SEO

Google Analytics Metrics For VARs and MSPs

Google Analytics (GA) is the gold standard when it comes to measuring website traffic and marketing conversion metrics. Even if you’re not running any advertising on the Google network, having GA in place on your website is a smart tactic to help you gain important insights on audience behavior, traffic flow across your sitemap, and […]


Google Analytics (GA) is the gold standard when it comes to measuring website traffic and marketing conversion metrics. Even if you’re not running any advertising on the Google network, having GA in place on your website is a smart tactic to help you gain important insights on audience behavior, traffic flow across your sitemap, and much more.

There are many important functionalities within Google Analytics, but the ones that contain the most value for IT VARs and MSPs are users, bounce rate, and device type.

Capturing your viewer benchmark

Seeing the number of unique viewers and sessions is important to measure website growth metrics. Capturing your baseline, the number of daily, weekly, or monthly users who visit your site, will allow you to establish growth goals overtime. A 30% increase in unique sessions over a 90-day period is realistic with the right marketing plan in place.

Why does the number of unique viewers matter? It seems obvious, but if you’re noticing that the majority of your traffic is made up of returning visitors, this could indicate that your website might be hard to find and/or not displaying in relevant search queries.

To remedy this and start to build better brand awareness, consider running a modest Google advertising campaign using keywords that matter to your industry, services, and unique offering. Additionally, beginning to explore SEO tactics to optimize your site will clue you in to what your site may be missing and why your target audience may not be finding your site quickly and easily.

Encouraging an extended site visit

The bounce rate, indicated by a percentage, shows you the rate at which people land on a page and then immediately leave. The default in GA is set to 30 seconds to capture a bounce. This means that anytime a visitor navigates to your page and leaves within 30 seconds without clicking to another internal page or completing any type of conversion, a bounce is registered.

Although some pages are designed to provide a snapshot of information quickly, which would logically contribute to a higher bounce rate, there should always be a call-to-action even on the simplest of pages. Calls to action include any engagement point where you want the audience to actually do something, such as clicking a link (to an internal or external page) for more information, signing up for a newsletter, or visiting your blog.

A bounce rate around 50% is about average. Again, this may indicate that your audience found what they were looking for and moved on. However, there is always more to offer a visitor than what they initially planned to find. Maybe your company unveiled a new service offering or established a new technology partner; these are great pieces to showcase in a blog post or new page within your site.

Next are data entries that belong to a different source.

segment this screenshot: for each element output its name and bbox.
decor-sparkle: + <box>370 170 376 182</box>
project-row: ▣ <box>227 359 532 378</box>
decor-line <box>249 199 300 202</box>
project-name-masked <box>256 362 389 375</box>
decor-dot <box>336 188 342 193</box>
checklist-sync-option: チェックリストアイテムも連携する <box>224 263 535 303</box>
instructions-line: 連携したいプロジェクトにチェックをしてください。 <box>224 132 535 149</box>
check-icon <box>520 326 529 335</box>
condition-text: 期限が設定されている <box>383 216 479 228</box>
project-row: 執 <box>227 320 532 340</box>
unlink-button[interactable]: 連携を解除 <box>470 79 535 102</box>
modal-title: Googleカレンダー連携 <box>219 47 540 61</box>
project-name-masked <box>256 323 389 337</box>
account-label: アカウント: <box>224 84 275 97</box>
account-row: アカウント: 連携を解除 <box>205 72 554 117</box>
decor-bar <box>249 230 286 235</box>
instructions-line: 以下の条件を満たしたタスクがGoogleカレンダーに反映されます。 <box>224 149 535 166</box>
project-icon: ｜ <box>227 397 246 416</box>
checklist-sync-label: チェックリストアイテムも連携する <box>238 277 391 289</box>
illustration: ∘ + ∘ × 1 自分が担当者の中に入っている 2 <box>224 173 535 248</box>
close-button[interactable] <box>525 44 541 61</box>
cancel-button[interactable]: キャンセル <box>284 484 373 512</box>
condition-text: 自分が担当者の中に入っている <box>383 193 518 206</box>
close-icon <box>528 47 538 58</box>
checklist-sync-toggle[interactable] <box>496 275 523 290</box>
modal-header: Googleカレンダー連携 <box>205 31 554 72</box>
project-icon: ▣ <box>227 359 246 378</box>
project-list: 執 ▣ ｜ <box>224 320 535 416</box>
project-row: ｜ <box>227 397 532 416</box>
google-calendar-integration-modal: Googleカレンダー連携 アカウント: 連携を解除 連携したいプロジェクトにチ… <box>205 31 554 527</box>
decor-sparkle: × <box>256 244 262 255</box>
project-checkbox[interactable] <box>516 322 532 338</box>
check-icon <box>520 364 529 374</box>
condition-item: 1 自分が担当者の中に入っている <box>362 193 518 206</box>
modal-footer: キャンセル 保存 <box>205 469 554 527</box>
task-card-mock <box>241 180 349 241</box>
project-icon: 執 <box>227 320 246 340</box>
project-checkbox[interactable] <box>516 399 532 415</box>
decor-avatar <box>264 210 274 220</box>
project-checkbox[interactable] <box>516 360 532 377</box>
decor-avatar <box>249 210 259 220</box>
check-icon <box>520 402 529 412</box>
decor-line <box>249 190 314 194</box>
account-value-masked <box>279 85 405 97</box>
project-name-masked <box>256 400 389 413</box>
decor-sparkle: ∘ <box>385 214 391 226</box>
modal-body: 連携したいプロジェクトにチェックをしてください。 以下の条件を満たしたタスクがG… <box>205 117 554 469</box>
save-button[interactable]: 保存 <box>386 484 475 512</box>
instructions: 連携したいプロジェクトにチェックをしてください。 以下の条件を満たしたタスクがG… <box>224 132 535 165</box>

Desktop vs Mobile Users: Is your site optimized for both?

Google Analytics shows you the percentage of visitors who view your website both on desktop and mobile. You can dive even deeper to see which browsers they’re using and the type of smartphones they’re on. This information is important, especially if your website isn’t optimized for a seamless mobile experience.

Google has started giving more SEO credits to companies whose websites are optimized for mobile viewing. Do your images shrink when someone looks at your page on their phone? Does your navigation menu condense into a touch-friendly display on the side of the screen? If your answer to any of these questions is no, then it’s time to invest in a new responsive website design so that your mobile visitors aren’t turned off by a difficult experience on their phones and tablets.

Like all brands, MSP and VAR websites speak to multiple roles within their client’s, partner’s, and competitor’s organizations. Providing complete brand continuity across all device types is a critical first step in delivering an optimal experience for your audience.

In conclusion, Google Analytics is an intelligent (not to mention FREE) method for capturing benchmark data on the health and performance of your website. Implementation takes just minutes, but the insights it provides can power your digital strategy today and into the future.